In this work an attempt is made to deal with a considerable portion of the history of Zionism that has hitherto been very imperfectly explored, namely, the origin and development of the Zionist idea principally in England, and partly in France, during the last centuries, among Gentiles and Jews.
In reviewing the gradual evolution of the Zionist idea over such a wide field, I could not restrict the meaning of the term "Zionism" to the Zionist Movement and Organization of the present day. I had to go back to the beginning of this idea, and to extend the meaning of "Zionism" to all aspirations and efforts tending in the same direction. There was in these aspirations, undoubtedly, a diversity of reasons and methods which continues to this day. It is the object of the present work to trace these various currents of the idea so that the reader, passing from period to period, and from section to section, may become acquainted with their relative value and their influence upon one another.
In this book I have striven more especially to consider then attitude of the English people towards Zionism, as revealed in the political history and in the literature of England.

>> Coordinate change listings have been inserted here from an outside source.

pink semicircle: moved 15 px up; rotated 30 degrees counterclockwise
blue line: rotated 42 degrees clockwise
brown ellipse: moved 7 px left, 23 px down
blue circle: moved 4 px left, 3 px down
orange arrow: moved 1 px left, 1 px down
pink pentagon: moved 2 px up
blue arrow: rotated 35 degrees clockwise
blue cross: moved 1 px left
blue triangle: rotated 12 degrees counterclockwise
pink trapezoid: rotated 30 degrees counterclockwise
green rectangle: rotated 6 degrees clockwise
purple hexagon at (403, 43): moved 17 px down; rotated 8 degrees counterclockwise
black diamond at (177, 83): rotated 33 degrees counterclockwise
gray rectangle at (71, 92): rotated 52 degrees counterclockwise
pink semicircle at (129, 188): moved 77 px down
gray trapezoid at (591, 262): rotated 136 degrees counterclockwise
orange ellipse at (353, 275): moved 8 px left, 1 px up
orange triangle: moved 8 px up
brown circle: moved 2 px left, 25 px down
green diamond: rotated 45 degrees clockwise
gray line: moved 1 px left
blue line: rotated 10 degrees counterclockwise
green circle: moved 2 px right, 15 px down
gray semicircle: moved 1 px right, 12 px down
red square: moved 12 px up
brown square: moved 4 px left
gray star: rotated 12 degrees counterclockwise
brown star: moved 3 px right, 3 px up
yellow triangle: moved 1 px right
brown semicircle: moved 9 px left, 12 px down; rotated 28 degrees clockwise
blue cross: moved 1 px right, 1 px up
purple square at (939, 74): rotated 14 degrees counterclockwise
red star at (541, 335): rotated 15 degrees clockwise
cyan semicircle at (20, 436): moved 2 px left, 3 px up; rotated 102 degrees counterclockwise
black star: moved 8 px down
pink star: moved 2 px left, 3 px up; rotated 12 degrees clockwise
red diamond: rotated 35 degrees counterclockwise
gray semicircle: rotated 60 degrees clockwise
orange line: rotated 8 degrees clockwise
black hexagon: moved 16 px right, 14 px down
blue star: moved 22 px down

The Christian religious idea of the Restoration of Israel having been a subject of pre-eminent interest and importance and an influential factor in shaping public opinion in this country for many generations, the greatest care has been bestowed upon the investigation of this aspect, no less than on that relating to the support and encouragement which Zionism has received in England and in France merely on humanitarian or political grounds, apart from religious aspirations.
While tracing in detail the growth of these sympathies, I have endeavoured to throw some light on the motives and sentiments appertaining to the most significant instances on record.